Improving Generalization in Meta Reinforcement Learning using Learned Objectives
Louis Kirsch, Sjoerd van Steenkiste, Jürgen Schmidhuber
TL;DR
MetaGenRL presents a novel off-policy, gradient-based meta-learning framework that meta-learns a low-complexity neural objective to shape how future agents learn. By representing the objective with an LSTM-based network and optimizing via second-order gradients through a differentiable critic, it achieves strong generalization to environments vastly different from meta-training and improves sample efficiency over prior meta-RL approaches. The approach relies on a population of agents sharing a single learnable objective and leverages off-policy data to credit improvements in learning rules, enabling rapid adaptation at test time.
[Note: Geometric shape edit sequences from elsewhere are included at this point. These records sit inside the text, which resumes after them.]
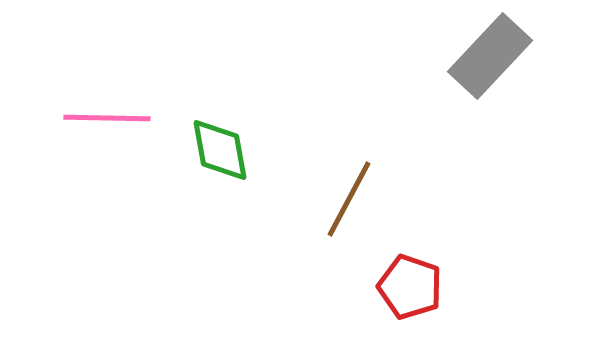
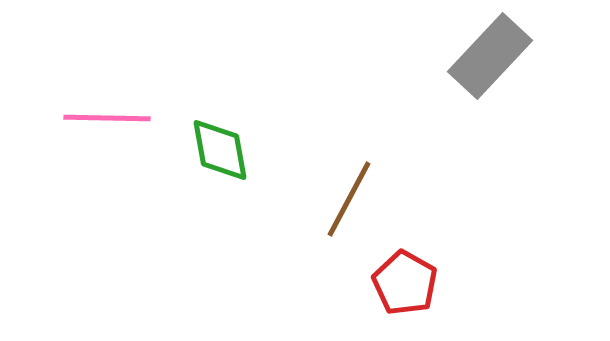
red pentagon: moved 5 px left, 4 px up; rotated 10 degrees clockwise
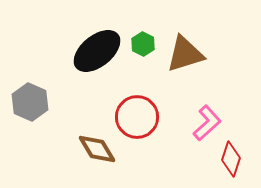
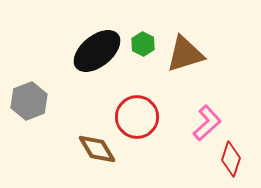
gray hexagon: moved 1 px left, 1 px up; rotated 15 degrees clockwise
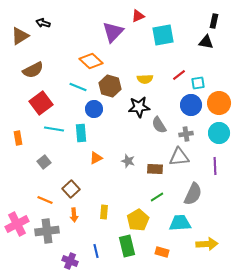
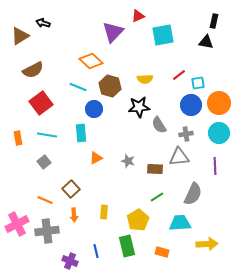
cyan line at (54, 129): moved 7 px left, 6 px down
Empirical results on continuous control tasks show MetaGenRL outperforming several baselines on unseen environments and approaching or surpassing human-engineered methods in some settings.
Abstract
Biological evolution has distilled the experiences of many learners into the general learning algorithms of humans. Our novel meta reinforcement learning algorithm MetaGenRL is inspired by this process. MetaGenRL distills the experiences of many complex agents to meta-learn a low-complexity neural objective function that decides how future individuals will learn. Unlike recent meta-RL algorithms, MetaGenRL can generalize to new environments that are entirely different from those used for meta-training. In some cases, it even outperforms human-engineered RL algorithms. MetaGenRL uses off-policy second-order gradients during meta-training that greatly increase its sample efficiency.